:: Source records
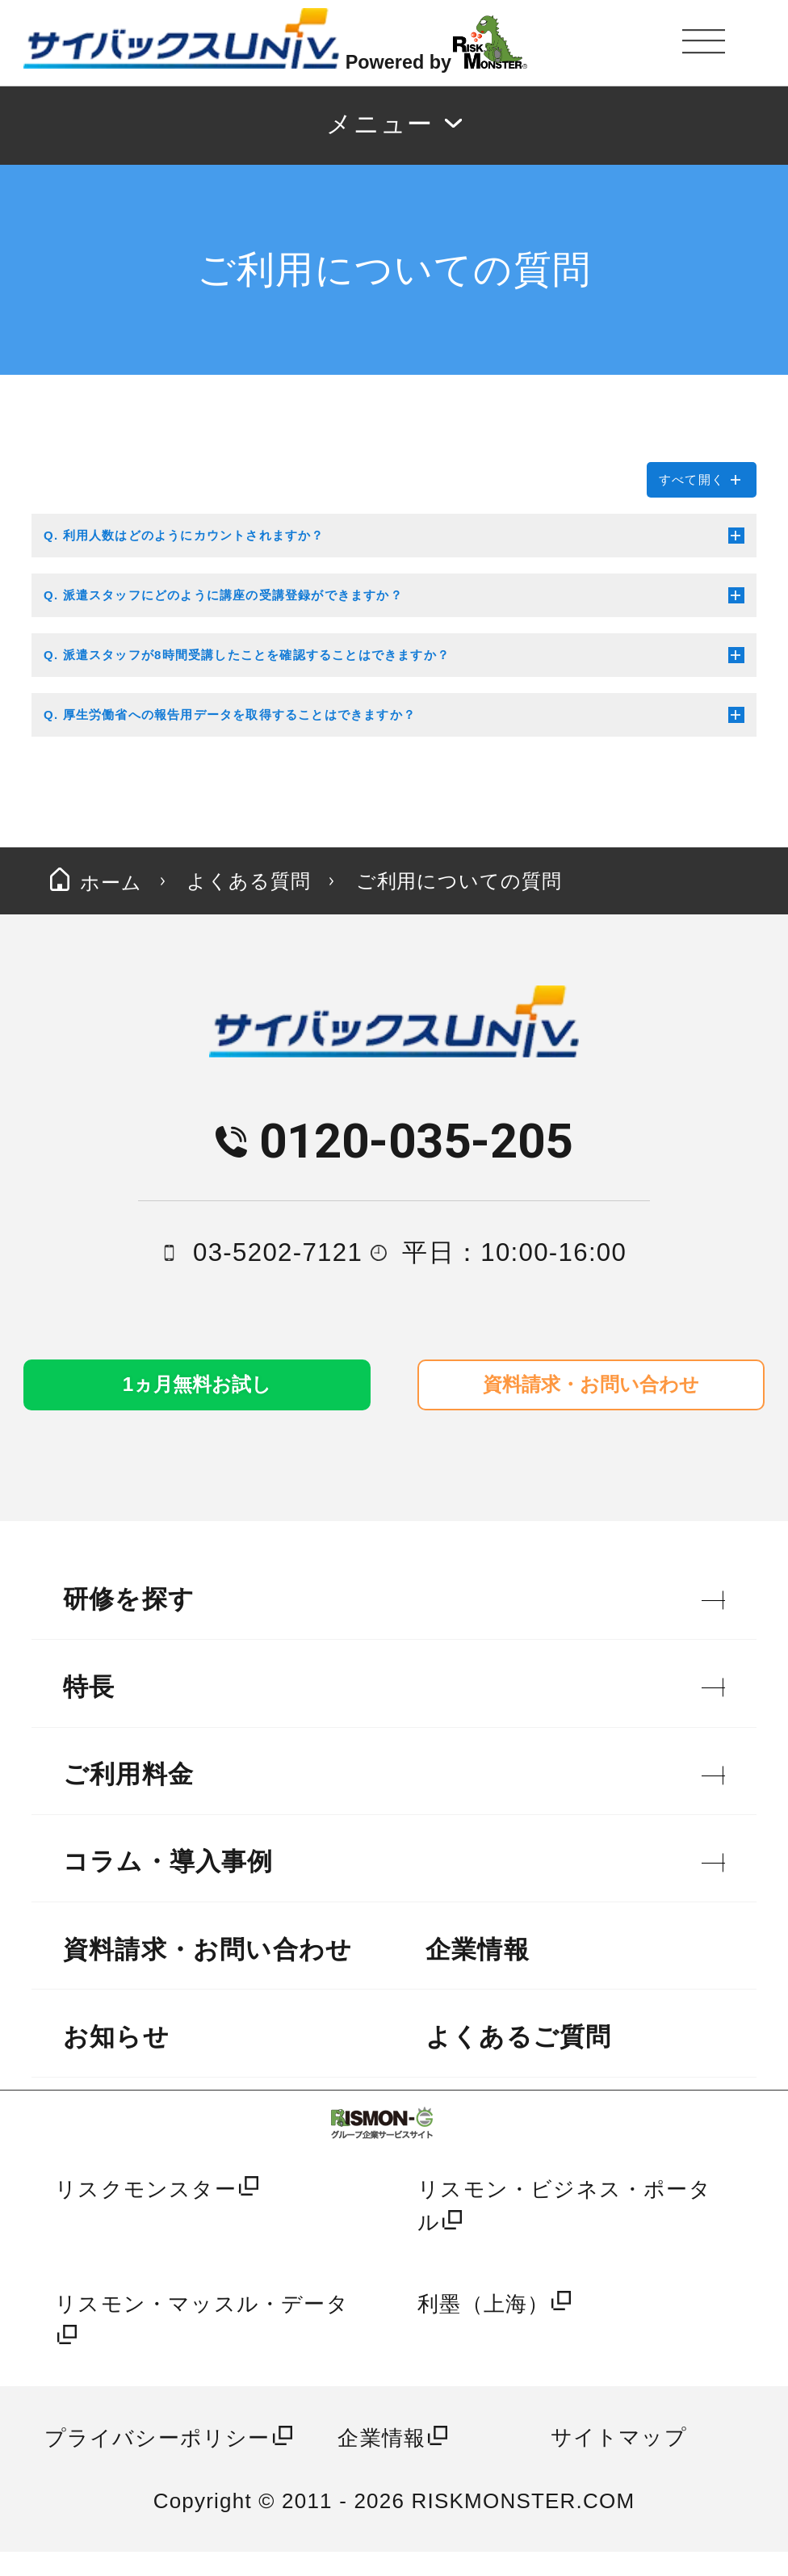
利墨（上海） (483, 2327)
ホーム (110, 887)
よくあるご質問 (518, 2061)
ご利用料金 (128, 1798)
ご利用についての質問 (568, 887)
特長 (89, 1710)
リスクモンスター (146, 2212)
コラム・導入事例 (168, 1886)
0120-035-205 (415, 1155)
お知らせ (116, 2061)
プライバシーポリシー (157, 2462)
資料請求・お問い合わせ (207, 1973)
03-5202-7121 (278, 1268)
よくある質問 (301, 887)
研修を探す (129, 1623)
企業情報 (477, 1973)
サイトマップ (619, 2460)
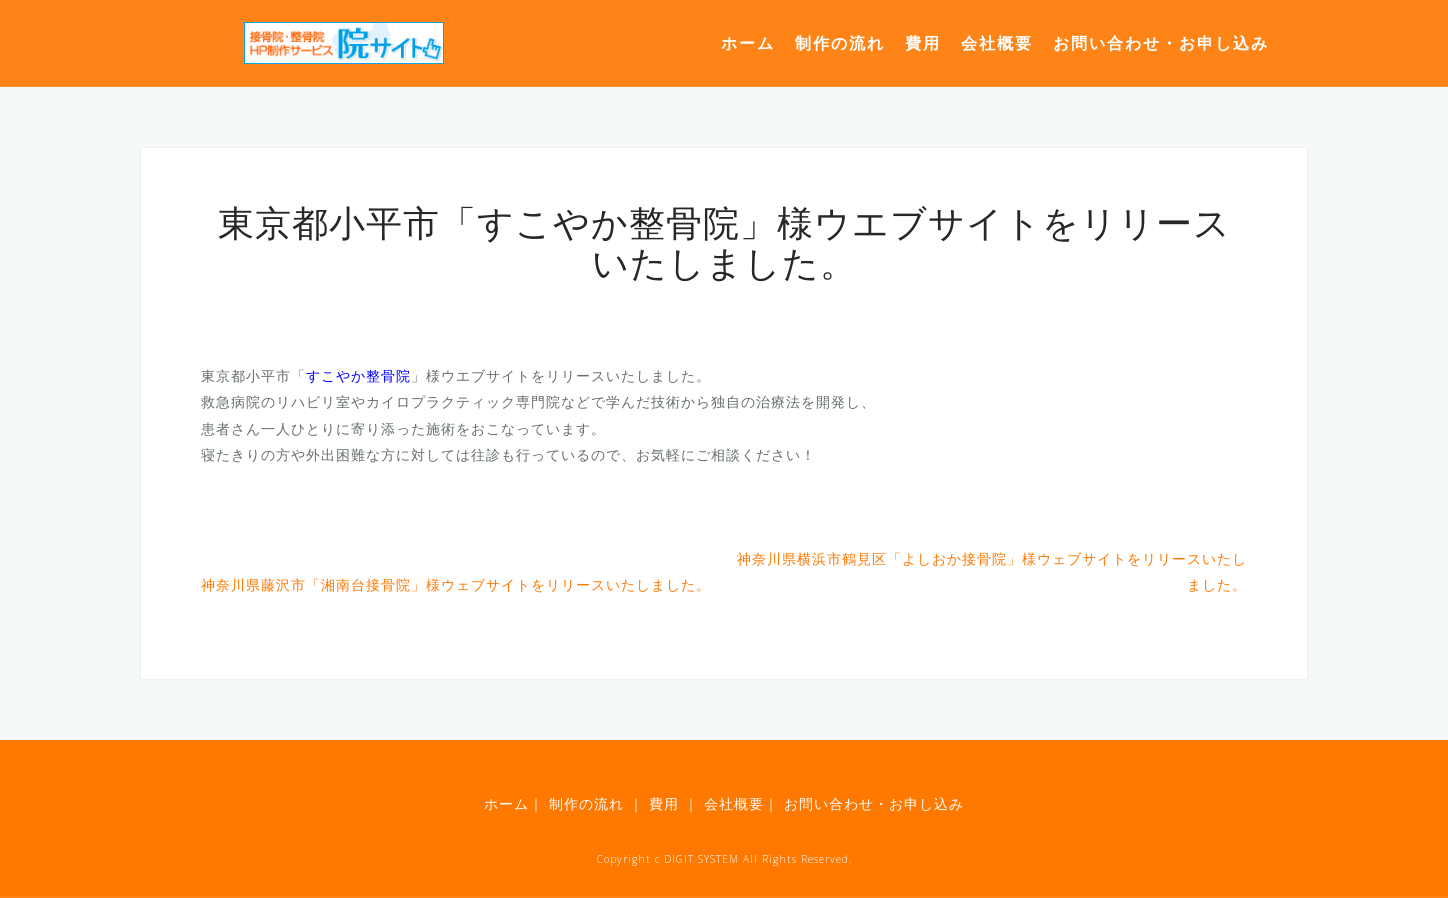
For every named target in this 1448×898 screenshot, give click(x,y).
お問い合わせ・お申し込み (1161, 43)
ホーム (748, 43)
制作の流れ (840, 43)
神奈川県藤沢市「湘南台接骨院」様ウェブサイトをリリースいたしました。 (456, 584)
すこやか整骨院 (358, 375)
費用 (923, 43)
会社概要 (997, 43)
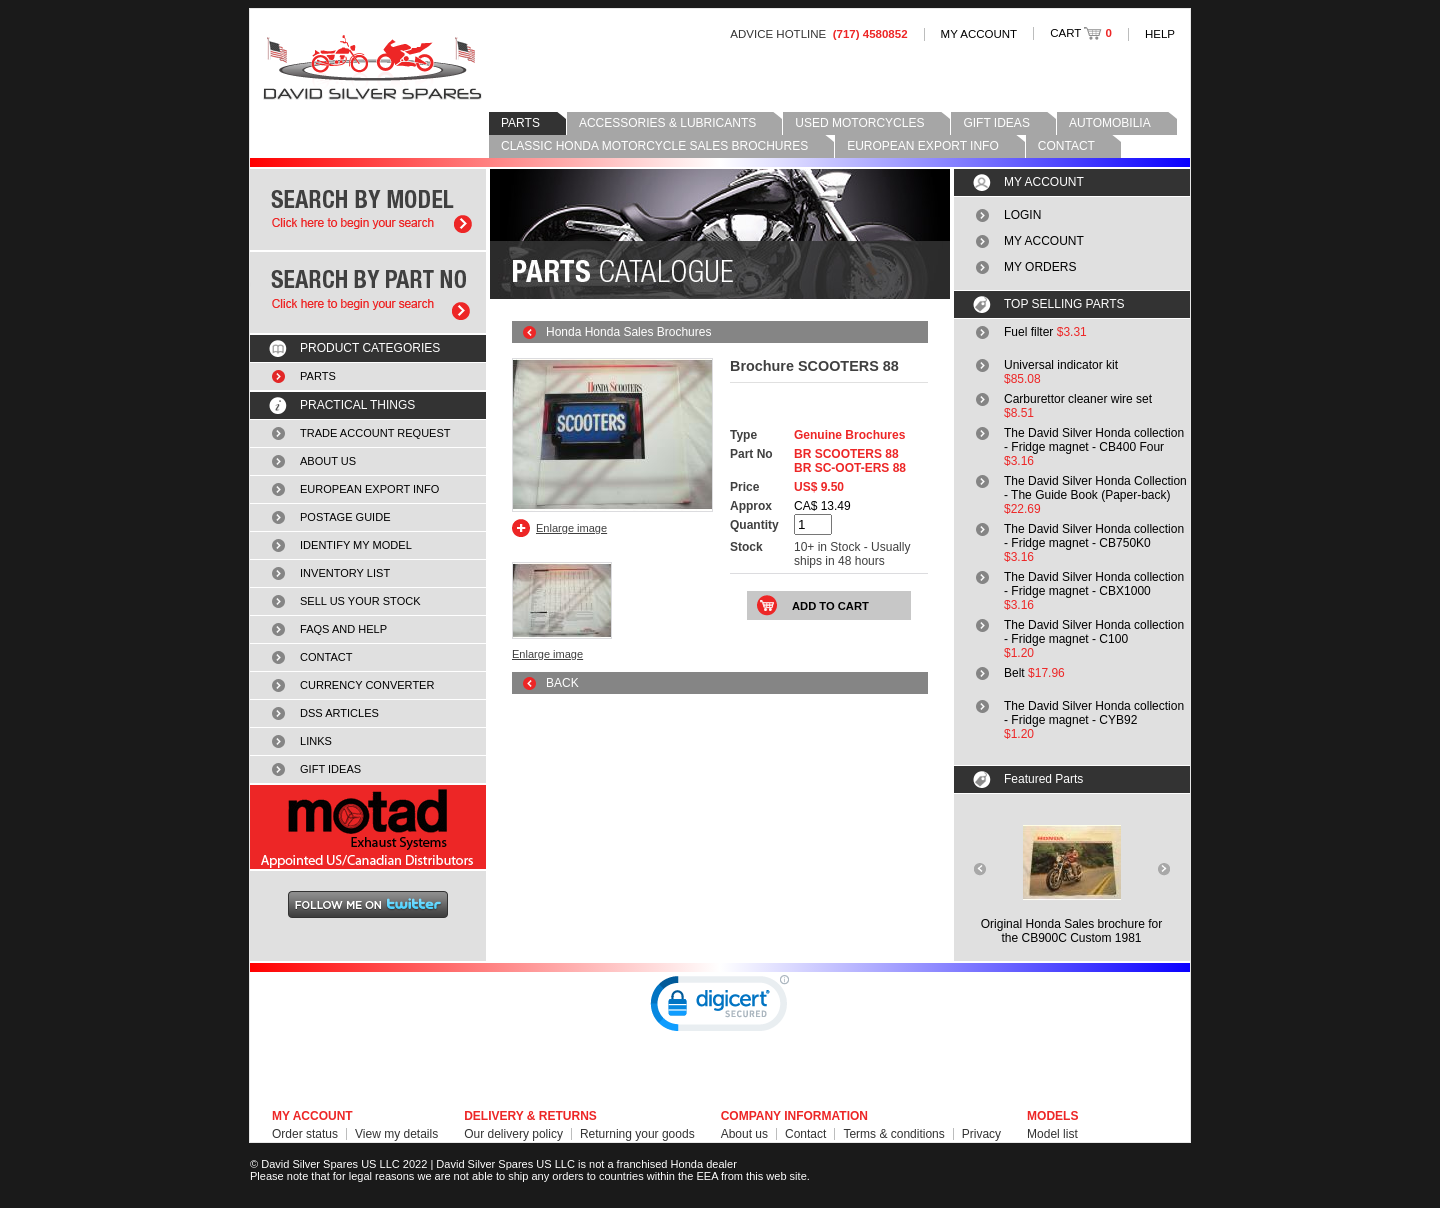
::::
## Directions
Look for the line that contains "神奈川県藤沢市「湘南台接骨院」様ウェブサイトをリリースいたしました。 (456, 584)", then please copy it and the rest of the lines through the end of the data, pictures excluded.

## Output of the task
神奈川県藤沢市「湘南台接骨院」様ウェブサイトをリリースいたしました。 (456, 584)
すこやか整骨院 (358, 375)
費用 (923, 43)
会社概要 (997, 43)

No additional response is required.